┌──

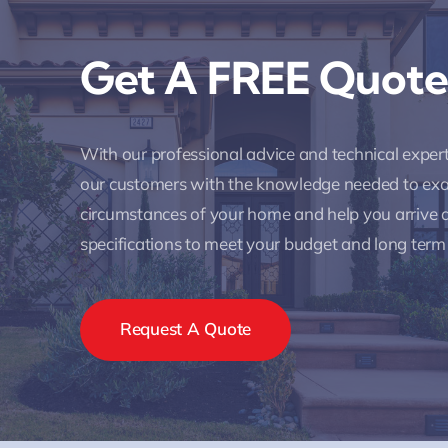
Get A FREE Quote
With our professional advice and technical expe
our customers with the knowledge needed to ex
circumstances of your home and help you arrive a
specifications to meet your budget and long term
Request A Quote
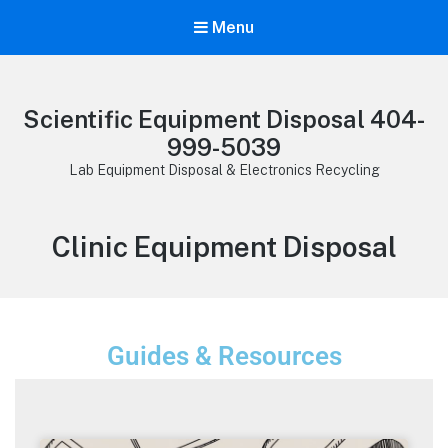
Menu
Scientific Equipment Disposal 404-
999-5039
Lab Equipment Disposal & Electronics Recycling
Clinic Equipment Disposal
Guides & Resources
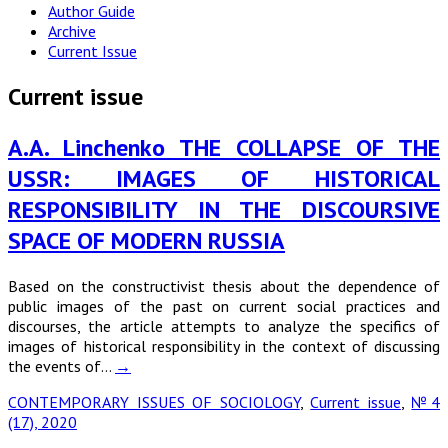
Author Guide
Archive
Current Issue
Current issue
A.A. Linchenko THE COLLAPSE OF THE
USSR: IMAGES OF HISTORICAL
RESPONSIBILITY IN THE DISCOURSIVE
SPACE OF MODERN RUSSIA
Based on the constructivist thesis about the dependence of
public images of the past on current social practices and
discourses, the article attempts to analyze the specifics of
images of historical responsibility in the context of discussing
the events of…
→
CONTEMPORARY ISSUES OF SOCIOLOGY
,
Current issue
,
№4
(17), 2020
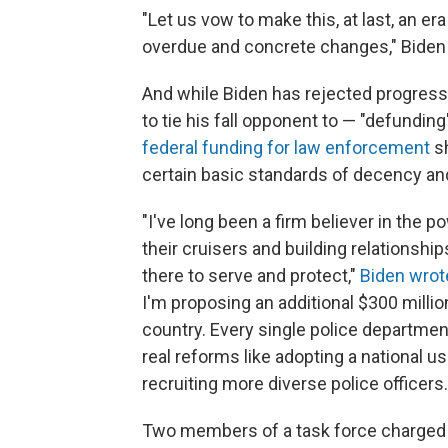
"Let us vow to make this, at last, an e
overdue and concrete changes," Biden 
And while Biden has rejected progres
to tie his fall opponent to — "defundin
federal funding for law enforcement
sh
certain basic standards of decency an
"I've long been a firm believer in the 
their cruisers and building relationsh
there to serve and protect,"
Biden wrot
I'm proposing an additional $300 millio
country. Every single police departmen
real reforms like adopting a national 
recruiting more diverse police officers.
Two members of a task force charged w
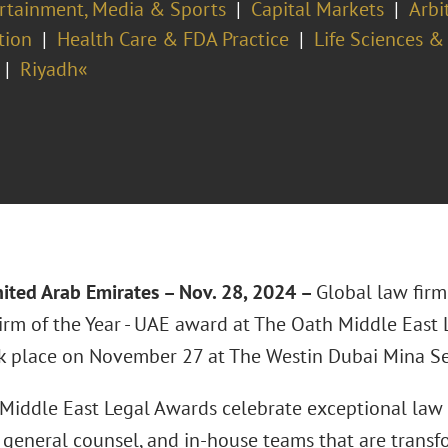
rtainment, Media & Sports
Capital Markets
Arbi
tion
Health Care & FDA Practice
Life Sciences &
Riyadh«
ited Arab Emirates – Nov. 28, 2024 –
Global law fir
irm of the Year - UAE award at The Oath Middle East
k place on November 27 at The Westin Dubai Mina Se
Middle East Legal Awards celebrate exceptional law f
, general counsel, and in-house teams that are transf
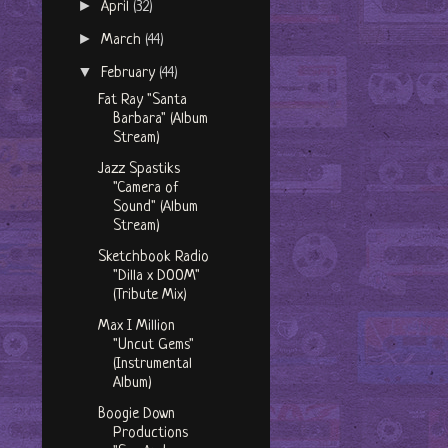
►
April
(32)
►
March
(44)
▼
February
(44)
Fat Ray "Santa
Barbara" (Album
Stream)
Jazz Spastiks
"Camera of
Sound" (Album
Stream)
Sketchbook Radio
"Dilla x DOOM"
(Tribute Mix)
Max I Million
"Uncut Gems"
(Instrumental
Album)
Boogie Down
Productions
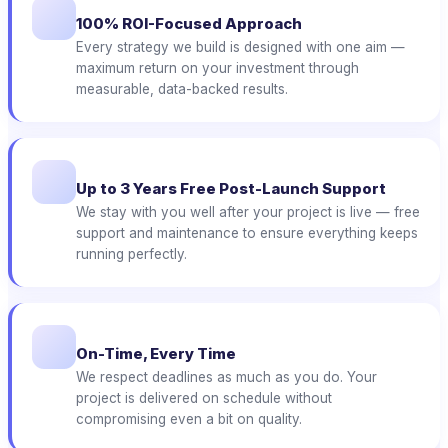
100% ROI-Focused Approach
Every strategy we build is designed with one aim —
maximum return on your investment through
measurable, data-backed results.
Up to 3 Years Free Post-Launch Support
We stay with you well after your project is live — free
support and maintenance to ensure everything keeps
running perfectly.
On-Time, Every Time
We respect deadlines as much as you do. Your
project is delivered on schedule without
compromising even a bit on quality.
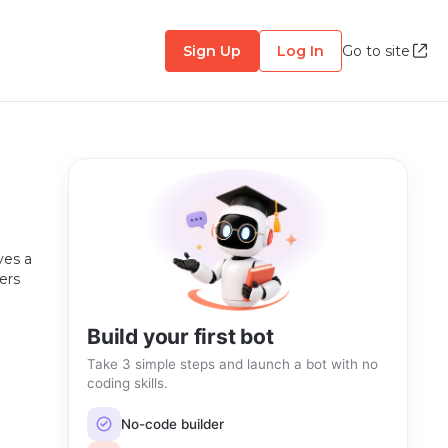
Sign Up
Log In
Go to site
ves a
ers
Build your first bot
Take 3 simple steps and launch a bot with no
coding skills.
No-code builder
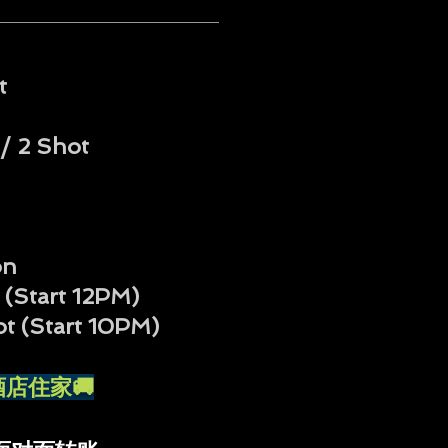
t
/ 2 Shot
on
 (Start 12PM)
ot
(Start 10PM)
外送酒店住家🚚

└──

• [EXERCISE PROMPT]: Return exactly the lines running from the line with "measurable, data-backed results." through the final line of the listing. Leave the pictures out.

• [OUTPUT BELOW]:
measurable, data-backed results.
Up to 3 Years Free Post-Launch Support
We stay with you well after your project is live — free
support and maintenance to ensure everything keeps
running perfectly.
On-Time, Every Time
We respect deadlines as much as you do. Your
project is delivered on schedule without
compromising even a bit on quality.
Sign Up
Log In
Go to site
ves a
ers
Build your first bot
Take 3 simple steps and launch a bot with no
coding skills.
No-code builder
t
/ 2 Shot
on
 (Start 12PM)
ot
(Start 10PM)
外送酒店住家🚚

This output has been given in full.